Feuilleton pédagogique à l’usage des lycéens Sur la demande réitérée de nombre de mes anciens élèves et au vu des courriers que j'ai reçus ces derniers temps, j’ai pris l’initiative d'entreprendre (en exclusivité pour Terres de femmes) une lecture personnelle de l’une des œuvres au programme du baccalauréat (épreuve de français, Terminale L), en l’occurrence Les Planches courbes d’Yves Bonnefoy. Je remercie Guidu d'avoir si volontiers accepté d'illustrer chacun des épisodes d'un diptyque photographique. N.B. Pour visualiser le plan détaillé de la lecture en cours, CLIQUER ICI. |
LA MAISON NATALE
SEPTIÈME POÈME
4. La parenthèse de la partie de cartes
À la suite de cette évocation du père, s’ouvre une longue parenthèse sur laquelle il faut s’interroger. À quoi correspond-elle ? Pour quelle raison le poète a-t-il relaté l’épisode de la partie de cartes à l’intérieur de cette parenthèse ?

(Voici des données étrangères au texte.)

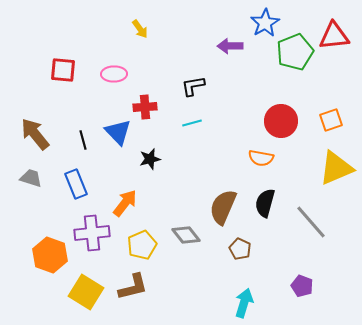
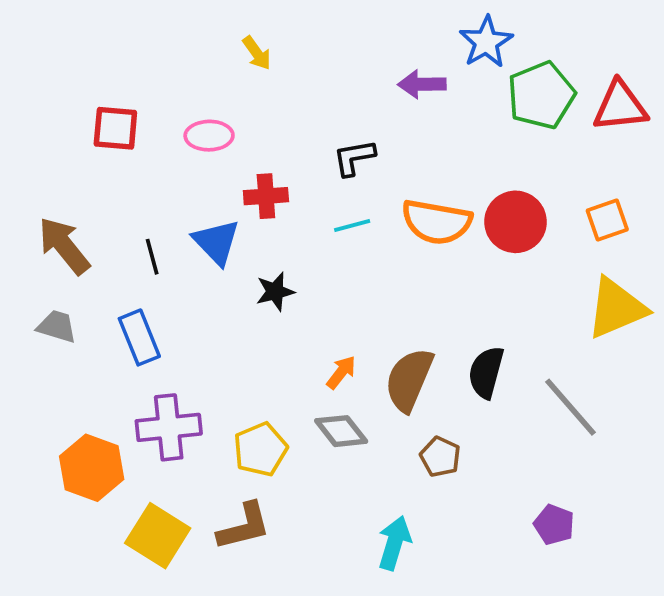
red triangle: (334, 36) -> (620, 106), moved
orange semicircle: (261, 158) -> (437, 222), moved, size x1.5
orange arrow: (125, 203) -> (341, 372), moved, size x0.7
cyan arrow: (244, 303) -> (394, 543), moved

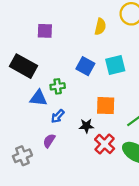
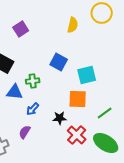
purple square: (45, 31) -> (21, 29), turned -35
cyan square: (115, 65) -> (87, 75), moved

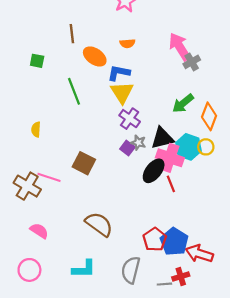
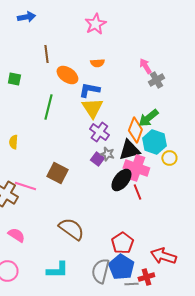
pink arrow: (180, 47) -> (145, 66), size x0.6
green line: (74, 91) -> (48, 107), turned 35
orange diamond: (209, 116) -> (135, 130), moved
cyan hexagon: (188, 147) -> (154, 142), moved
blue pentagon: (174, 242) -> (121, 267), moved

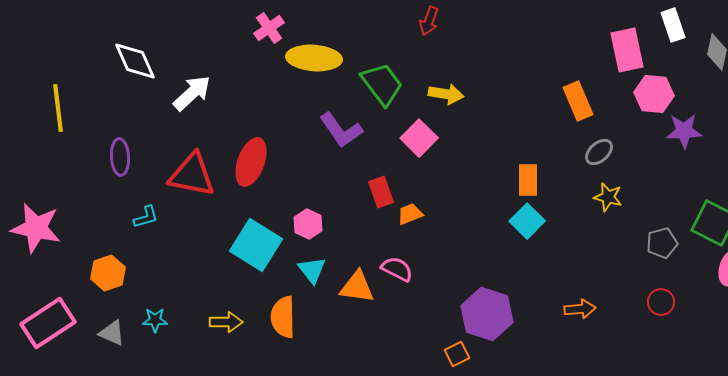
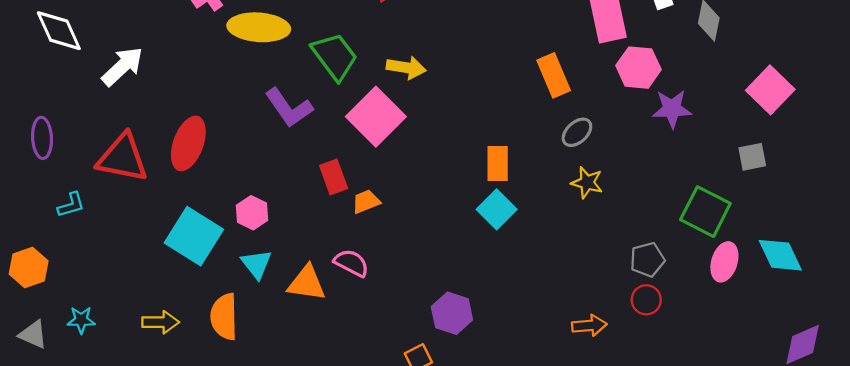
pink square: (419, 138) -> (376, 117), size x1.4
gray pentagon: (662, 243) -> (647, 260), moved
orange arrow: (580, 309) -> (589, 326), moved
purple hexagon: (487, 314) -> (452, 313), size x0.7

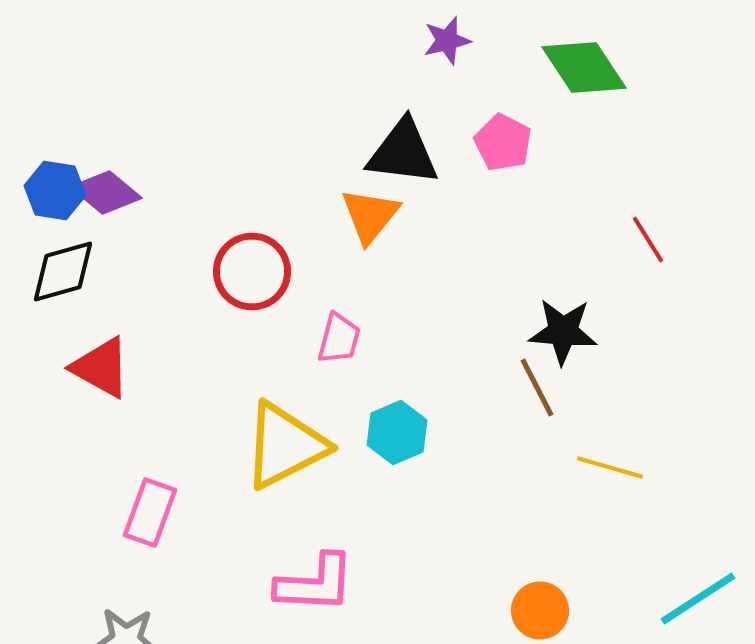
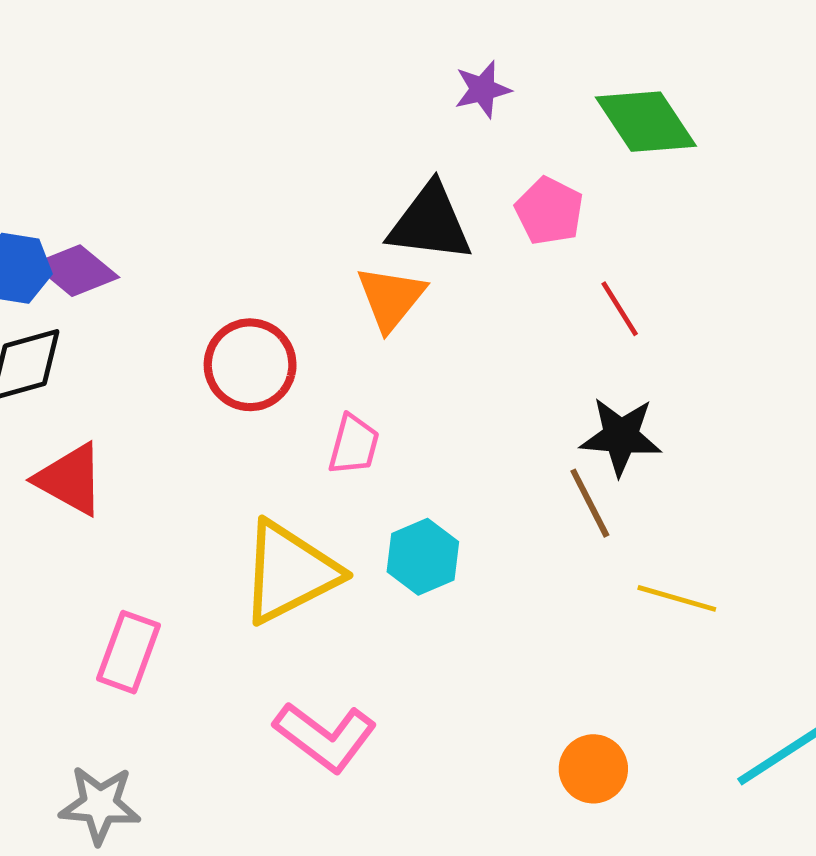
red line: (648, 240) -> (620, 309), moved
pink L-shape: (315, 584) -> (325, 737), turned 34

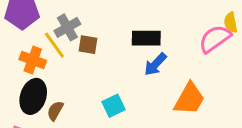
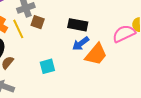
yellow line: (54, 45) -> (18, 29), moved
orange trapezoid: (189, 99) -> (96, 54), moved

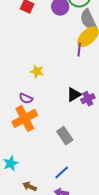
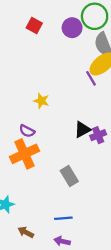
purple line: (79, 50) -> (91, 78), turned -40
blue line: (62, 173) -> (63, 218), turned 35

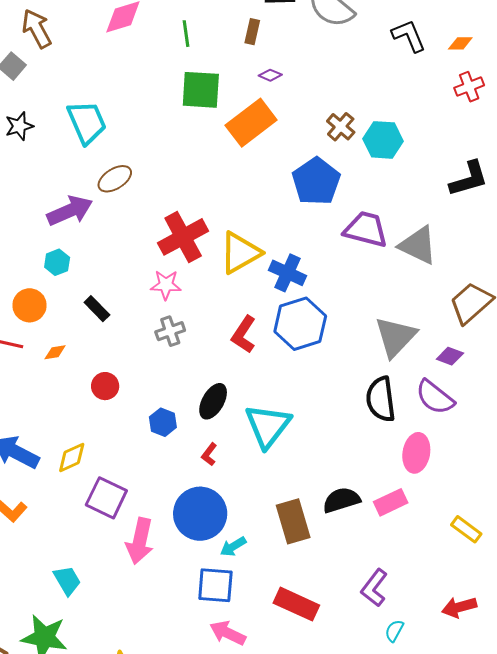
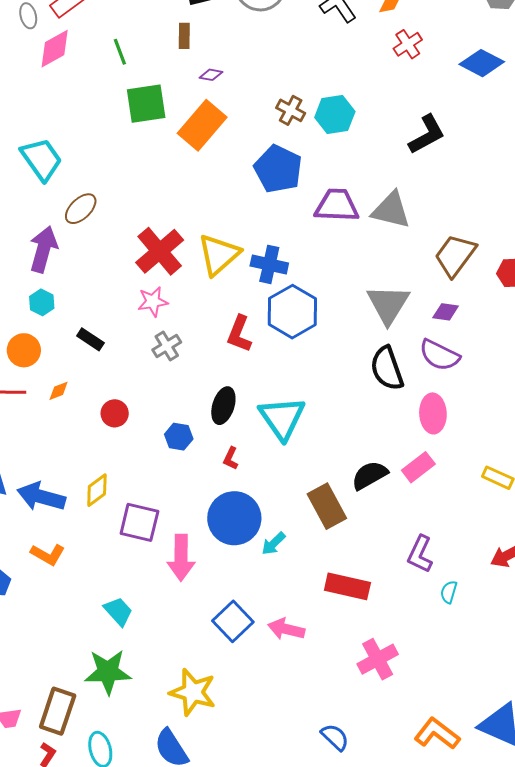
purple arrow: (70, 211) -> (43, 249), turned -39
blue square: (215, 585) -> (233, 621), moved, turned -36

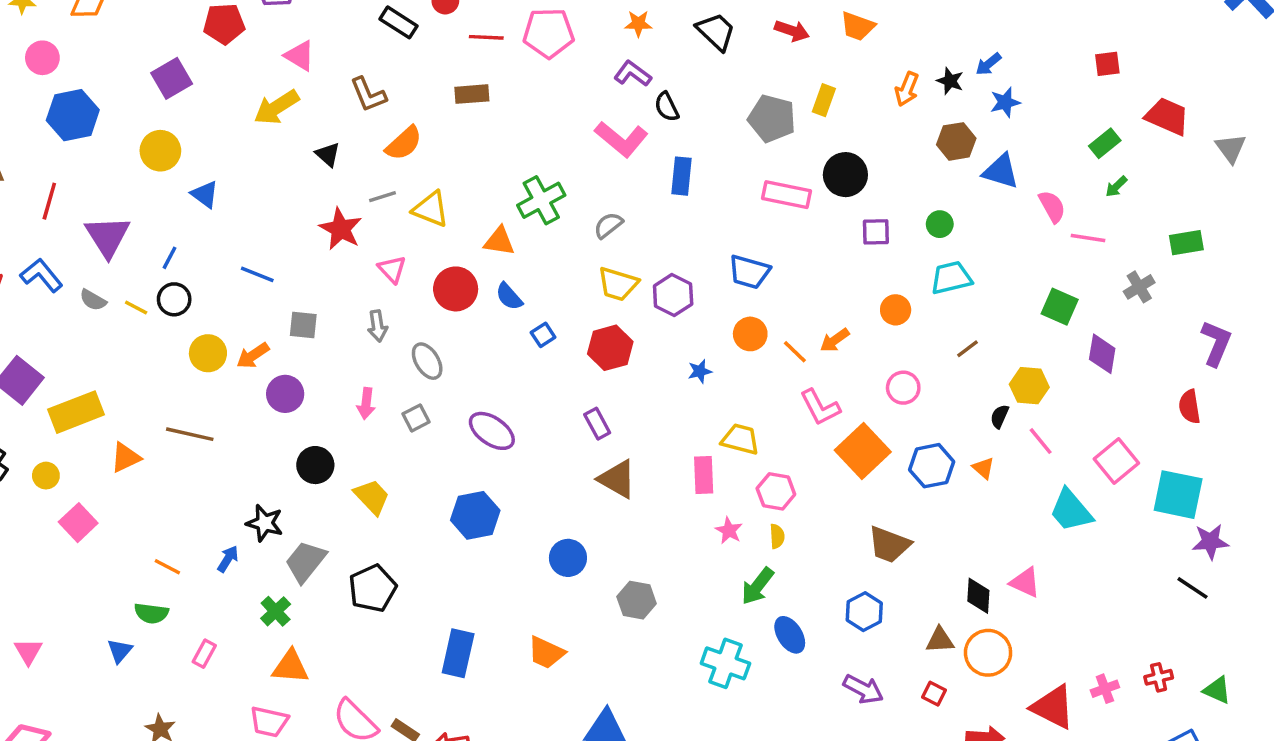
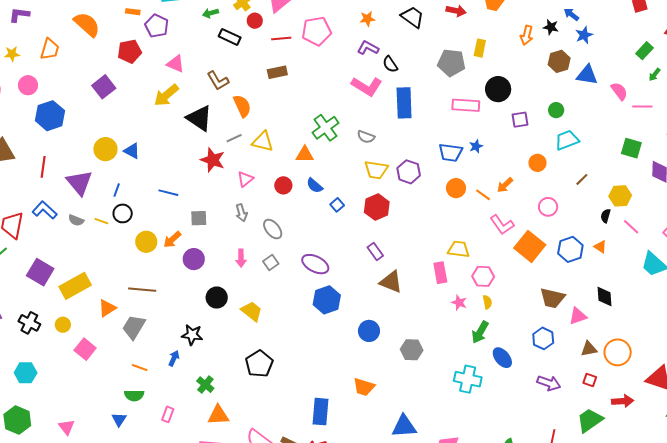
blue arrow: (988, 64) -> (571, 14), turned 84
orange semicircle: (404, 143) -> (242, 106), turned -65
yellow circle: (160, 151) -> (105, 149), moved
black triangle: (328, 154) -> (199, 118), size x1.8
blue rectangle: (681, 176) -> (404, 103), size x1.4
gray semicircle: (608, 225) -> (366, 137), turned -114
pink triangle: (392, 269) -> (245, 179), turned 42
red circle: (456, 289) -> (283, 185), size x0.7
blue star: (700, 371) -> (476, 146), moved
blue hexagon: (475, 515) -> (327, 300), moved
gray trapezoid: (306, 562) -> (134, 327), moved
pink triangle: (1025, 582) -> (578, 316), moved, turned -36
black diamond: (978, 596) -> (605, 297), moved
blue rectangle: (458, 653) -> (321, 412), moved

Le récit de la partie de cartes se déroule sur une longue phrase de quatorze vers très peu ponctuée. Comme si tout ce qui était en train de se dire ou de se jouer devait l’être d’une seule traite. La scène se déroule au cours de « l’après midi d’un dimanche ». Dans l’univers clos de la salle à manger, dont les « volets sont fermés contre la chaleur ». C’est le temps immobile de l’été ajouté à celui des dimanches. C’est l’atmosphère pesante de jours où il ne se passe rien, que domine l’ennui. Le père est désigné tout au long de cet épisode par le pronom personnel « il ». Sur lequel se superpose le « il » de l’enfant maladroit. Le père propose une partie de cartes dont le jeu n’est pas précisé. La seule raison qui est donnée au choix des cartes est qu’elles sont les seules images susceptibles de « recevoir la demande du rêve ». La maison natale est perçue par l’enfant comme un lieu fermé au monde du rêve, un lieu clos privé d’images et de résonance.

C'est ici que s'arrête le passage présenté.